Exercise objective: What follows is a set of records; restate each one word for word and drop the pictures.

Extracted page text data:
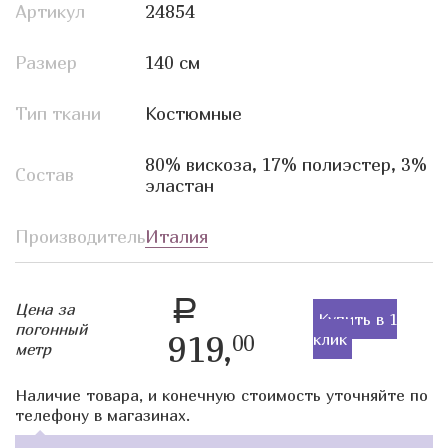
Артикул
24854
Размер
140 см
Тип ткани
Костюмные
80% вискоза, 17% полиэстер, 3%
Состав
эластан
Производитель
Италия
a
Цена за
Купить в 1
погонный
919,
клик
00
метр
Наличие товара, и конечную стоимость уточняйте по
телефону в магазинах.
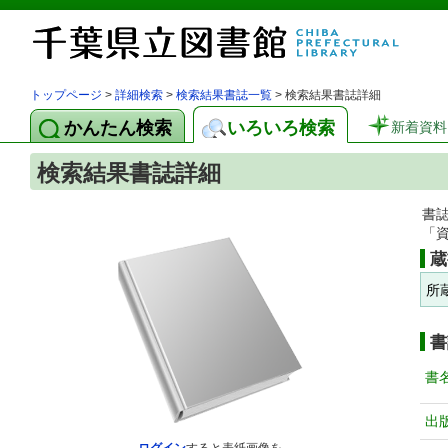
トップページ
>
詳細検索
>
検索結果書誌一覧
> 検索結果書誌詳細
かんたん検索
いろいろ検索
新着資料
検索結果書誌詳細
書
「
蔵
所
書
書
出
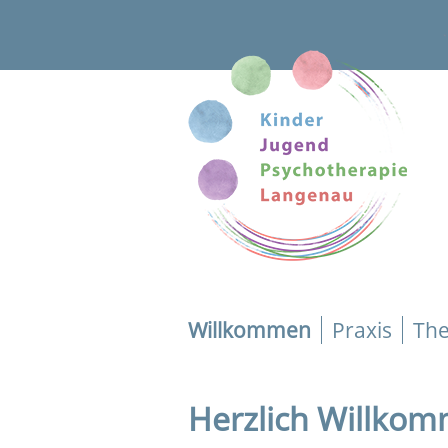
Willkommen
Praxis
Th
Herzlich Willko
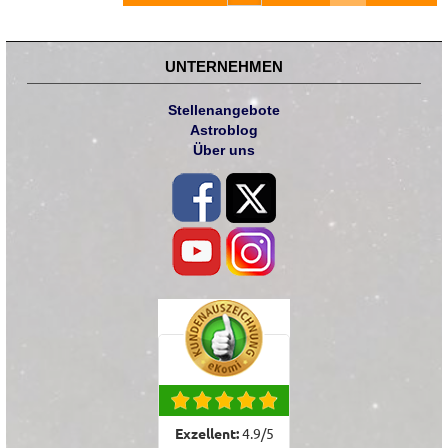
UNTERNEHMEN
Stellenangebote
Astroblog
Über uns
Exzellent:
4.9
/
5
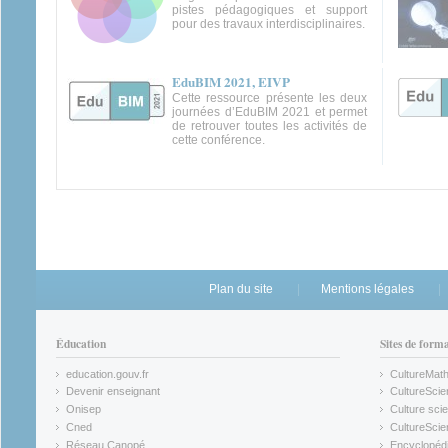
pistes pédagogiques et support
pour des travaux interdisciplinaires.
EduBIM 2021, EIVP
Cette ressource présente les deux
journées d’EduBIM 2021 et permet
de retrouver toutes les activités de
cette conférence.
Plan du site
Mentions légales
Éducation
Sites de form
education.gouv.fr
CultureMat
(link is external)
(link is ex
Devenir enseignant
CultureScie
(link is external)
(link is ex
Onisep
Culture scie
(link is external)
Cned
CultureSci
(link is external)
(link is ex
Réseau Canopé
Encyclopédi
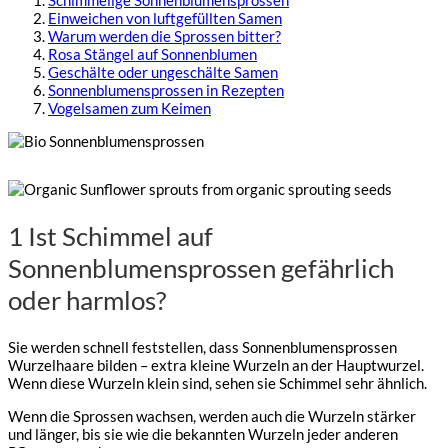
Einweichen von luftgefüllten Samen
Warum werden die Sprossen bitter?
Rosa Stängel auf Sonnenblumen
Geschälte oder ungeschälte Samen
Sonnenblumensprossen in Rezepten
Vogelsamen zum Keimen
1 Ist Schimmel auf
Sonnenblumensprossen gefährlich
oder harmlos?
Sie werden schnell feststellen, dass Sonnenblumensprossen
Wurzelhaare bilden – extra kleine Wurzeln an der Hauptwurzel.
Wenn diese Wurzeln klein sind, sehen sie Schimmel sehr ähnlich.
Wenn die Sprossen wachsen, werden auch die Wurzeln stärker
und länger, bis sie wie die bekannten Wurzeln jeder anderen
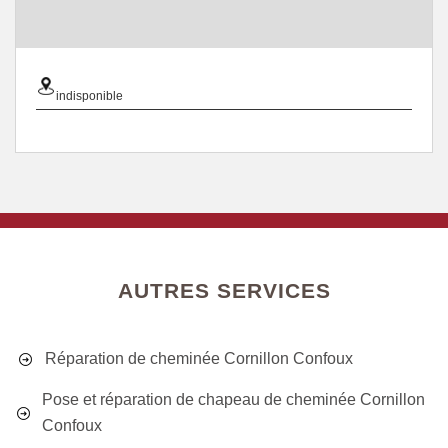
indisponible
AUTRES SERVICES
Réparation de cheminée Cornillon Confoux
Pose et réparation de chapeau de cheminée Cornillon
Confoux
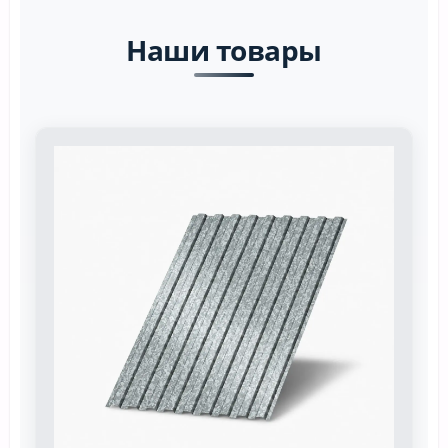
Наши товары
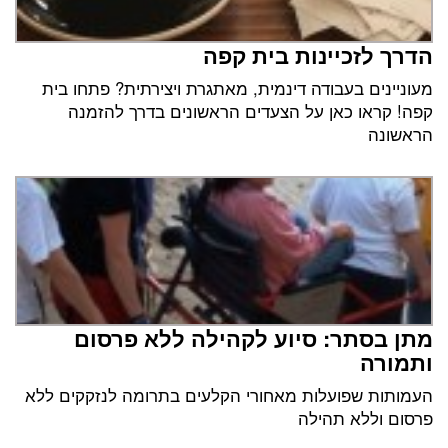
הדרך לזכיינות בית קפה
מעוניינים בעבודה דינמית, מאתגרת ויצירתית? פתחו בית
קפה! קראו כאן על הצעדים הראשונים בדרך להזמנה
הראשונה
מתן בסתר: סיוע לקהילה ללא פרסום
ותמורה
העמותות שפועלות מאחורי הקלעים בתרומה לנזקקים ללא
פרסום וללא תהילה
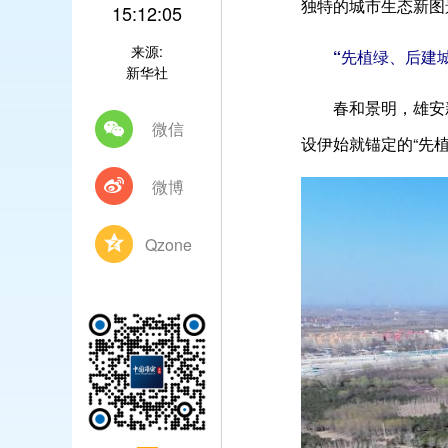
独特的城市生态新图
15:12:05
来源:
“先植绿、后建城
新华社
春和景明，雄安
微信
设伊始就锚定的“先
微博
Qzone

Exercise result:
Артикул
24854
Размер
140 см
Тип ткани
Костюмные
80% вискоза, 17% полиэстер, 3%
Состав
эластан
Производитель
Италия
a
Цена за
Купить в 1
погонный
919,
клик
00
метр
Наличие товара, и конечную стоимость уточняйте по
телефону в магазинах.
トップページ
>
詳細検索
>
検索結果書誌一覧
> 検索結果書誌詳細
かんたん検索
いろいろ検索
新着資料
検索結果書誌詳細
書
「
蔵
所
書
書
出
Willkommen
Praxis
Th
Herzlich Willko
UNTERNEHMEN
Stellenangebote
Astroblog
Über uns
Exzellent:
4.9
/
5
pistes pédagogiques et support
pour des travaux interdisciplinaires.
EduBIM 2021, EIVP
Cette ressource présente les deux
journées d’EduBIM 2021 et permet
de retrouver toutes les activités de
cette conférence.
Plan du site
Mentions légales
Éducation
Sites de form
education.gouv.fr
CultureMat
(link is external)
(link is ex
Devenir enseignant
CultureScie
(link is external)
(link is ex
Onisep
Culture scie
(link is external)
Cned
CultureSci
(link is external)
(link is ex
Réseau Canopé
Encyclopédi
Einweichen von luftgefüllten Samen
Warum werden die Sprossen bitter?
Rosa Stängel auf Sonnenblumen
Geschälte oder ungeschälte Samen
Sonnenblumensprossen in Rezepten
Vogelsamen zum Keimen
1 Ist Schimmel auf
Sonnenblumensprossen gefährlich
oder harmlos?
Sie werden schnell feststellen, dass Sonnenblumensprossen
Wurzelhaare bilden – extra kleine Wurzeln an der Hauptwurzel.
Wenn diese Wurzeln klein sind, sehen sie Schimmel sehr ähnlich.
Wenn die Sprossen wachsen, werden auch die Wurzeln stärker
und länger, bis sie wie die bekannten Wurzeln jeder anderen
indisponible
AUTRES SERVICES
Réparation de cheminée Cornillon Confoux
Pose et réparation de chapeau de cheminée Cornillon
Confoux
Наши товары
הדרך לזכיינות בית קפה
מעוניינים בעבודה דינמית, מאתגרת ויצירתית? פתחו בית
קפה! קראו כאן על הצעדים הראשונים בדרך להזמנה
הראשונה
מתן בסתר: סיוע לקהילה ללא פרסום
ותמורה
העמותות שפועלות מאחורי הקלעים בתרומה לנזקקים ללא
פרסום וללא תהילה
独特的城市生态新图
15:12:05
来源:
“先植绿、后建城
新华社
春和景明，雄安
微信
设伊始就锚定的“先
微博
Qzone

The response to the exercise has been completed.